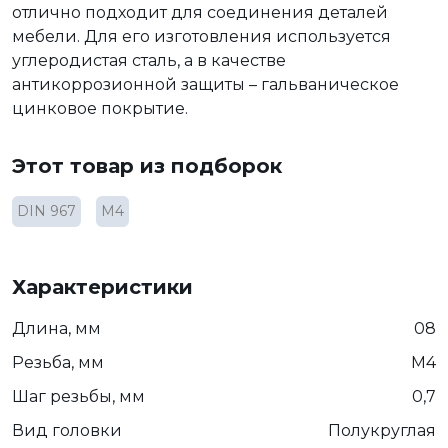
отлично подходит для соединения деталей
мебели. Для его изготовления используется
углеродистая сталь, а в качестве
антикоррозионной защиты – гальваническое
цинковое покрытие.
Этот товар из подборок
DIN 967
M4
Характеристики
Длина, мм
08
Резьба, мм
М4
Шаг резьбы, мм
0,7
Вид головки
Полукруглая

+===+

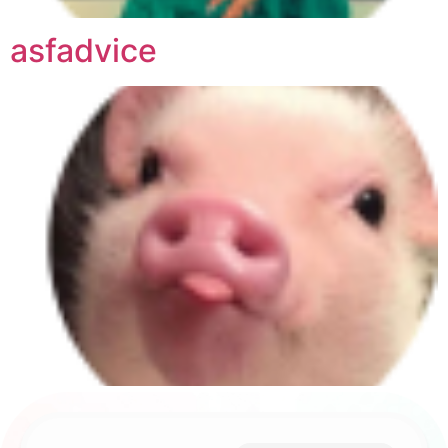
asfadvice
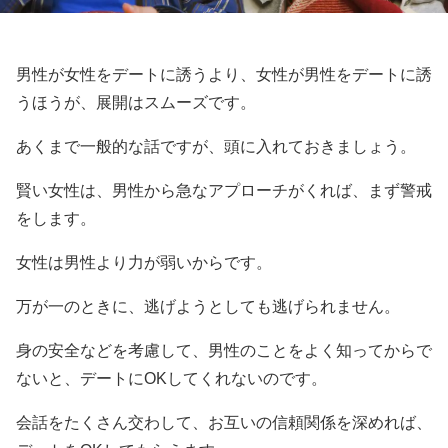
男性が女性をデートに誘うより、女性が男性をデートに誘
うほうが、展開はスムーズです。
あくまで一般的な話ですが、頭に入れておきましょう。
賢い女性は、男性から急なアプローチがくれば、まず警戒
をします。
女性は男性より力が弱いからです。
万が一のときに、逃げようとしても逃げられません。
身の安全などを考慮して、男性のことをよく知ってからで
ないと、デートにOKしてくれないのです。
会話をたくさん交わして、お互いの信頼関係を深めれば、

+===+

▶ Problem details
Your reply is to repeat, unchanged, the lines above running from the one with "отлично подходит для соединения деталей" up to and including the one with "Полукруглая".

▶ Result of this exercise
отлично подходит для соединения деталей
мебели. Для его изготовления используется
углеродистая сталь, а в качестве
антикоррозионной защиты – гальваническое
цинковое покрытие.
Этот товар из подборок
DIN 967
M4
Характеристики
Длина, мм
08
Резьба, мм
М4
Шаг резьбы, мм
0,7
Вид головки
Полукруглая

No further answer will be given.